The level of the water in the glass left on the altar table was considerably
lower, and the two fish left with the cooked rice bore the imprint of fingers.

There were no such preparations for an
uncle’s return when he died, for by that time, customs such as these had been
left behind. My cousins and I, with the irreverence and brashness of young
people who believed that their education had made them superior to the older people
around them, talked endlessly, on the night after he was buried, of ghosts and
visitations from the dead. What nonsense, said one of my cousins, a young
fellow who prided himself on his knowledge of science,

Superstition. Tricks of the imagination. Auto-suggestion.
We were all in a light-hearted mood most unbecoming of a house of mourning, but
I suppose because we were young and westernized, we were accepted with
resignation by the older members in the family who, in their black clothes and
sepulchral expressions, flitted about in the darkness like so many ghosts
themselves.

We dredged our memories for ghost stories to
share, each story becoming more outrageous than the next. Fancy embellished
memory in the most extravagant manner; I remember I told one tale after another
of ghost lovers, of a dead nun, of a murdered family. I told the story of my
classmate in Primary one, a girl whose name I could not quite remember – was it
Beng Khim? – who had died in a road accident and was seen by some, including our
class teacher – actually sitting at her desk in the classroom.

The principal of a boys’ school that one of
my cousins attended had collapsed at his desk. He died of a heart attack on the
way to hospital and soon after that a teacher, staying back to mark his pupils’
exercises, heard footsteps approaching the principal’s office which could be
seen from the staff room. The teacher turned, saw the back of a man entering
the office, and with thoughts only of nabbing a burglar or intruder, ran out to
accost him. He saw no one; the door to the office was locked, and he was about
to conclude that it had been the work of an over-wrought imagination, when on
impulse he looked in through a small window into the office and saw, sitting at
the desk and writing something on a piece of paper, the principal himself. So
life-like was he – the shirt he was wearing was a favourite grey-striped one –
that for a moment the teacher even forgot that he had attended his funeral only
the week before, so that when he looked up, the teacher blurted out a “Good
evening, Mr Chiam” with the nervous flutter of a schoolboy caught peeping. The
ghost said nothing; he merely looked, unblinkingly, and it was then that the
teacher was overcome by a sense of foreboding.

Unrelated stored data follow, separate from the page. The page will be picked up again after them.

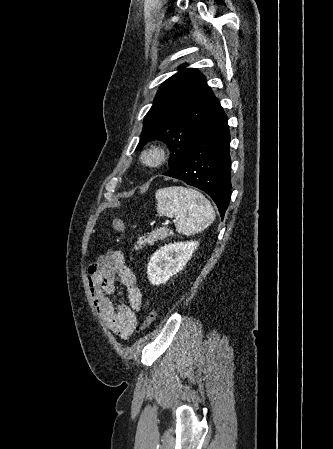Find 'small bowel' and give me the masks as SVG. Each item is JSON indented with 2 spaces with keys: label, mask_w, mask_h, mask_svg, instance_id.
Returning <instances> with one entry per match:
<instances>
[{
  "label": "small bowel",
  "mask_w": 333,
  "mask_h": 449,
  "mask_svg": "<svg viewBox=\"0 0 333 449\" xmlns=\"http://www.w3.org/2000/svg\"><path fill=\"white\" fill-rule=\"evenodd\" d=\"M116 279L126 291V303H115ZM88 283L94 306L106 326L121 338L131 336L138 325L142 293L123 254L108 251L98 257L88 268Z\"/></svg>",
  "instance_id": "obj_1"
}]
</instances>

Making his rounds later in the evening, the
school jaga found him in the corridor outside the office, distraught and
trembling. He was incoherent for a few days and was on sick leave for a
fortnight. When he recovered, he asked to be transferred to another school.

The story of the principal’s ghost was
hushed up by the school authorities for fear of creating fear and panic in the
school, but somehow it spread, in hushed awe-stricken whispers, and a few
others claimed to have seen the ghost of the principal.

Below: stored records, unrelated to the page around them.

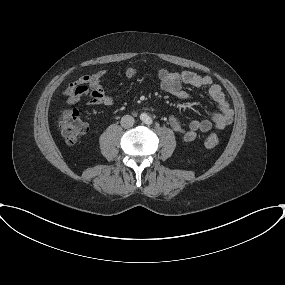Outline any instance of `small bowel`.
Returning a JSON list of instances; mask_svg holds the SVG:
<instances>
[{
    "instance_id": "small-bowel-1",
    "label": "small bowel",
    "mask_w": 285,
    "mask_h": 285,
    "mask_svg": "<svg viewBox=\"0 0 285 285\" xmlns=\"http://www.w3.org/2000/svg\"><path fill=\"white\" fill-rule=\"evenodd\" d=\"M137 73L138 71L134 67H127L125 70L126 76L130 78L136 76ZM105 74L106 70L102 69L93 74L83 75L71 82L63 91L66 102L74 104L81 98H88V105L90 106H111L113 99L105 93L101 84ZM155 76L163 91L179 99L189 98V93L184 89V85H190L195 88L206 89L211 99L216 103L218 111L211 116V119L193 120L188 128H184L176 116L170 117L171 127L181 135L184 142H192L199 134L206 133L212 128L222 130L232 123L233 110L231 105L221 87L210 76H201L192 71L172 72L166 69H158Z\"/></svg>"
}]
</instances>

A Buddhist monk was called in to perform the
necessary rites of propitiation. He chanted throughout the night because the
ghost was a powerful one and could only be persuaded to leave after sustained
chanting of the special prayers to send it back to its home.

I remember what had struck me most about the
whole incident was not the ghost’s appearance itself, but the fact that a man
who, with his rotundity and loud coarse jokes was the very essence of life and
earthiness, had been transformed into a spirit from the next world, able to
evaporate into grey mists at the crowing of the rooster.